Le due linee di difesa. Un particolare aspetto della vicenda avvalorerebbe questa ipotesi: la diversa impostazione dei due collegi legali che hanno in carico gli interessi delle famiglie colpite. Da una parte, c'è chi persegue l'obiettivo di trascinare al dibattimento la Marlane-Marzotto per omicidio colposo. Dall'altra, c'è un gruppo di avvocati - che sta raccogliendo sempre più fiducia dalle famiglie delle persone colpite - i quali invece intendono perseguire la stessa linea di difesa adottata per gli operai della Tissen Krup, che portò all'incriminazione dei vertici del colosso siderurgico di Torino per "omicidio volontario con dolo eventuale".

Una formula che sancisce senza equivoci la piena conoscenza da parte del datore di lavoro dei rischi per la salute per i dipendenti, oltre alla colpevole e volontaria negligenza, nel perseverare a mantenere in condizioni di insicurezza il luogo di lavoro. Qualora prevalesse la prima ipotesi, il reato cadrebbe immediatamente in prescrizione, per effetto della legge ex Cirielli.

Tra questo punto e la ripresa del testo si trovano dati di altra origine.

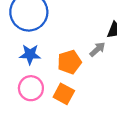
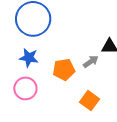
orange square: (64, 94) -> (90, 101), moved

I certificati di morte fasulli. Risulta al momento molto difficile rintracciare un medico che ha lavorato nello stabilimento della Marlane-Marzotto, il quale si sarebbe detto disposto a raccontare che lui, assieme ad altri medici, sarebbero stati costretti a redigere certificati di morte "alleggeriti" per operai in realtà devastati dal cancro. Si era detto disponibile a collaborare con la giustizia, ma per ora sembra sia irreperibile.

l disastro ecologico. L'altro capitolo importante dell'inchiesta è quello che ha a che fare con l'inquinamento dei terreni circostanti la fabbrica e, di conseguenza, anche della spiaggia e del mare, che sono proprio lì di fronte. Per ora, non si sa ancora se i giudici della Procura hanno intenzione di inquisire la Marlene-Marzotto di "disastro ambientale". La perizia che servirà loro per decidere è firmata dalla professoressa Rosanna De Rosa ("Scienza delle terra" all'Università della Calabria). Dalle carte emerge che nei terreni di proprietà della Marlane, negli anni sono stati seppellite tonnellate e tonnellate di schifezze di ogni sorta, dal "cromo esavalente" ad altri veleni dannosissimi per l'ambiente.

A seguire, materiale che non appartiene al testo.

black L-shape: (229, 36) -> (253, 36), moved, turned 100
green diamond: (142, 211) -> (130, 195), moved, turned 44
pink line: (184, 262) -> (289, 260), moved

I tumori in aumento. A Paola c'è un gruppo di otto medici di base, che assistono 12.590 cittadini, in carico al Servizio Sanitario Nazionale. Il dottor Cosmo De Mattei coordina il lavoro di questa équipe spontanea, sorta sull'onda dell'allarme provocato dall'aumento preoccupante di casi di cancro nella città del Cosentino. I dati messi insieme dalle esperienze incrociate degli otto professionisti sono questi: su 12.590 persone ci sono stati 241 casi di cancro: una percentuale 4 volte superiore alla media nazionale nella fascia d'età fino ai quarant'anni.

Ma l'aspetto più inquietante è che ad essere colpiti sonosoprattutto persone giovani, nella fascia 34-40 anni. Al momento non è possibile individuare alcun nesso tra questa realtà e le vicende della Marlane-Marzotto, né con la storia delle due cosiddette "navi dei veleni", una ancora immersa sotto 500 metri d'acqua a largo di Cetraro, la Cunsky; l'altra, la Jolly Rosso, rimasta sulla spiaggia di Amantea per sei mesi e poi smantellata dopo essere stata svuotata dalle sostanze venefiche che trasportava, sotterrate in tutta fretta in una cava disabbia vicino al fiume Oliva.